Sure! Let's evaluate the expression [tex]\(4! \cdot 3!\)[/tex] step-by-step.
### Step 1: Calculate [tex]\(4!\)[/tex]
The factorial of a number [tex]\(n\)[/tex] (written as [tex]\(n!\)[/tex]) is the product of all positive integers less than or equal to [tex]\(n\)[/tex]. So, for [tex]\(4!\)[/tex]:
[tex]\[
4! = 4 \times 3 \times 2 \times 1
\][/tex]
Calculating this:
[tex]\[
4 \times 3 = 12
\][/tex]
[tex]\[
12 \times 2 = 24
\][/tex]
[tex]\[
24 \times 1 = 24
\][/tex]
So, [tex]\(4! = 24\)[/tex].
### Step 2: Calculate [tex]\(3!\)[/tex]
Similarly, for [tex]\(3!\)[/tex]:
[tex]\[
3! = 3 \times 2 \times 1
\][/tex]
Calculating this:
[tex]\[
3 \times 2 = 6
\][/tex]
[tex]\[
6 \times 1 = 6
\][/tex]
So, [tex]\(3! = 6\)[/tex].
### Step 3: Multiply [tex]\(4!\)[/tex] and [tex]\(3!\)[/tex]

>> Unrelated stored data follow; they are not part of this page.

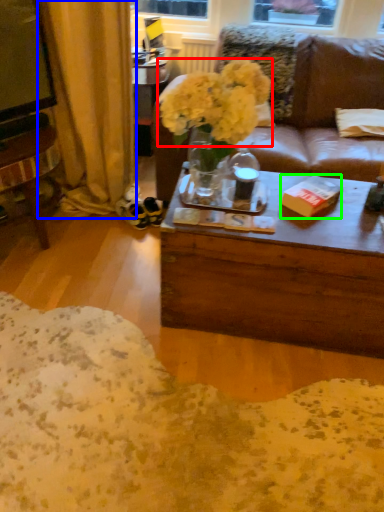 Question: Which is farther away from flower (highlighted by a red box)? curtain (highlighted by a blue box) or book (highlighted by a green box)?

Choices:
 (A) curtain
 (B) book

Answer: (A) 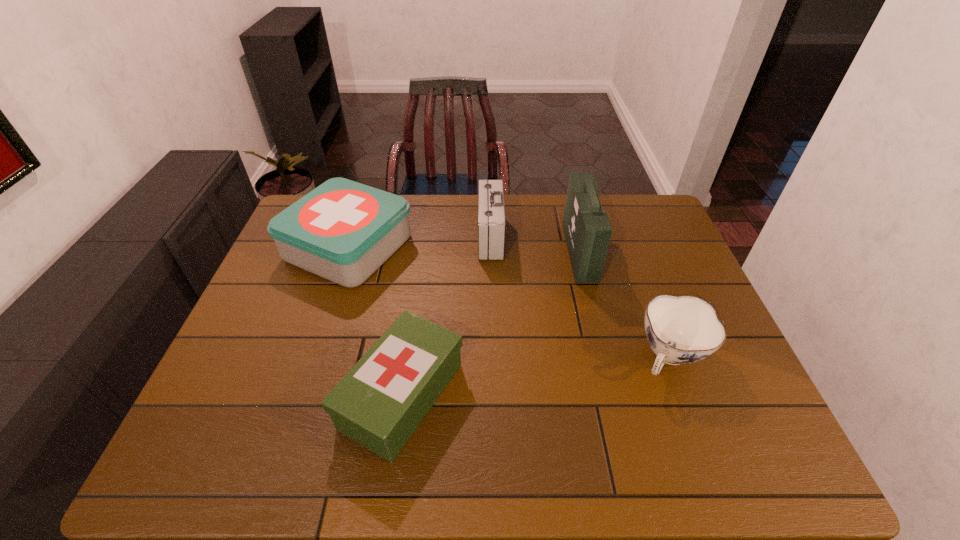 This screenshot has width=960, height=540. I want to click on blank space that satisfies the following two spatial constraints: 1. on the front-facing side of the rightmost object; 2. on the left side of the second object from right to left, so click(605, 357).

Find the location of a particular element. This screenshot has width=960, height=540. vacant area in the image that satisfies the following two spatial constraints: 1. on the front-facing side of the second first-aid kit from right to left; 2. on the front side of the shortest first-aid kit is located at coordinates (494, 396). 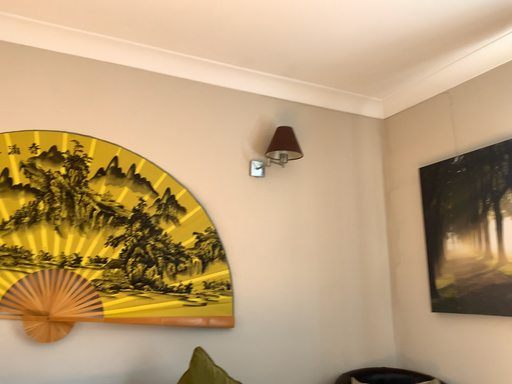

Now that we have [tex]\(4! = 24\)[/tex] and [tex]\(3! = 6\)[/tex], we need to multiply these two values together:
[tex]\[
4! \cdot 3! = 24 \cdot 6
\][/tex]
Calculating this:
[tex]\[
24 \times 6 = 144
\][/tex]
### Conclusion
Therefore, the result of the expression [tex]\(4! \cdot 3!\)[/tex] is 144. So, the correct answer is 144.